1.1) Selon l'art. 5 let. b LPNMS, sont protégés les arbres,
cordons boisés, boqueteaux et haies vives que désignent les communes
par voie de classement ou de règlement communal, et qui doivent être
maintenus soit en raison de leur valeur esthétique, soit en raison des
fonctions biologiques qu'ils assurent.
Aux termes de l'art. 51 let. a du règlement sur le plan
d'extension et la police des constructions du 5 juillet 1972 de la Commune
de [...], il ne peut être abattu aucun arbre d’essence majeure, cordon
boisé, boqueteau et haie vive, sans autorisation de la Municipalité.

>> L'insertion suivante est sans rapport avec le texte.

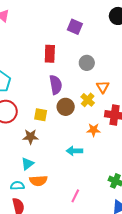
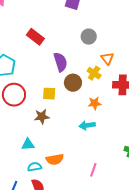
red rectangle: (50, 54) -> (35, 37), moved, turned -48
orange star: (94, 130) -> (95, 103), moved
cyan triangle: (27, 164) -> (28, 144), moved, turned 40

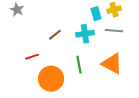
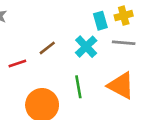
cyan cross: (85, 34) -> (86, 47), turned -36
red line: (32, 57) -> (17, 63), moved

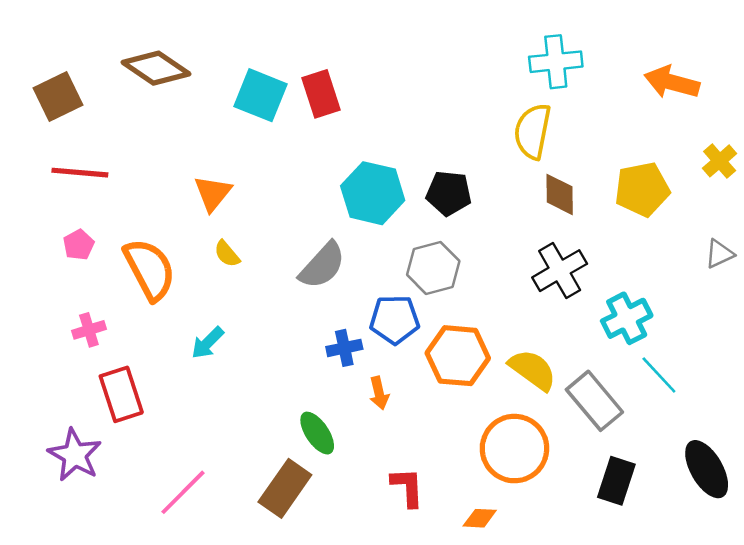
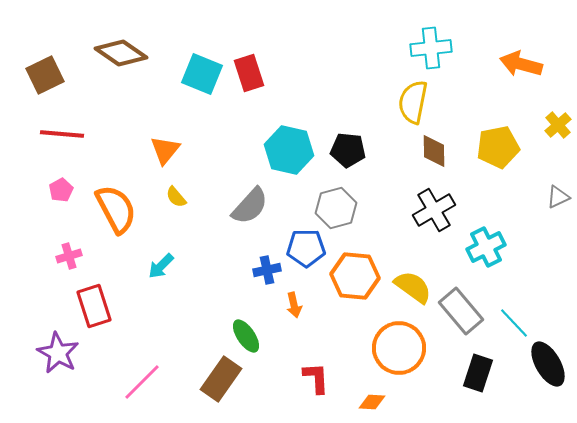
cyan line: (659, 375) -> (514, 323), moved

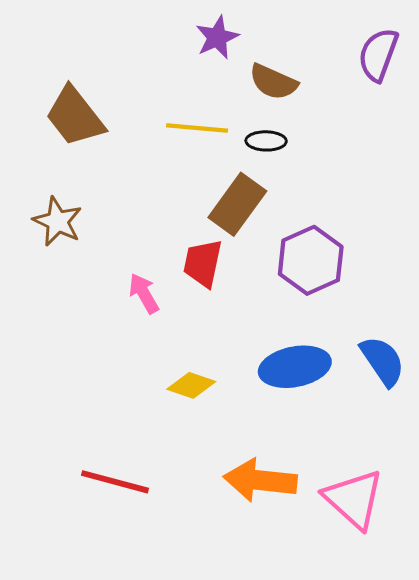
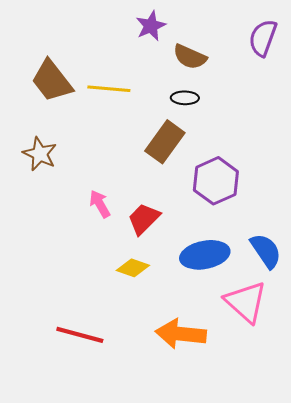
yellow line: (197, 128) -> (109, 89), moved
red trapezoid: (203, 263) -> (144, 219), moved, turned 33
pink triangle: (354, 499) -> (246, 302), moved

Il est
interdit de détruire ou de mutiler, par le feu ou tout autre procédé, les
arbres et plantations protégés. Tout élagage inconsidéré et non exécuté
dans les règles de l’art sera assimilé à un abattage effectué sans
autorisation, de même que des travaux et des fouilles ayant gravement
blessé les racines ou toute autre partie de l’arbre.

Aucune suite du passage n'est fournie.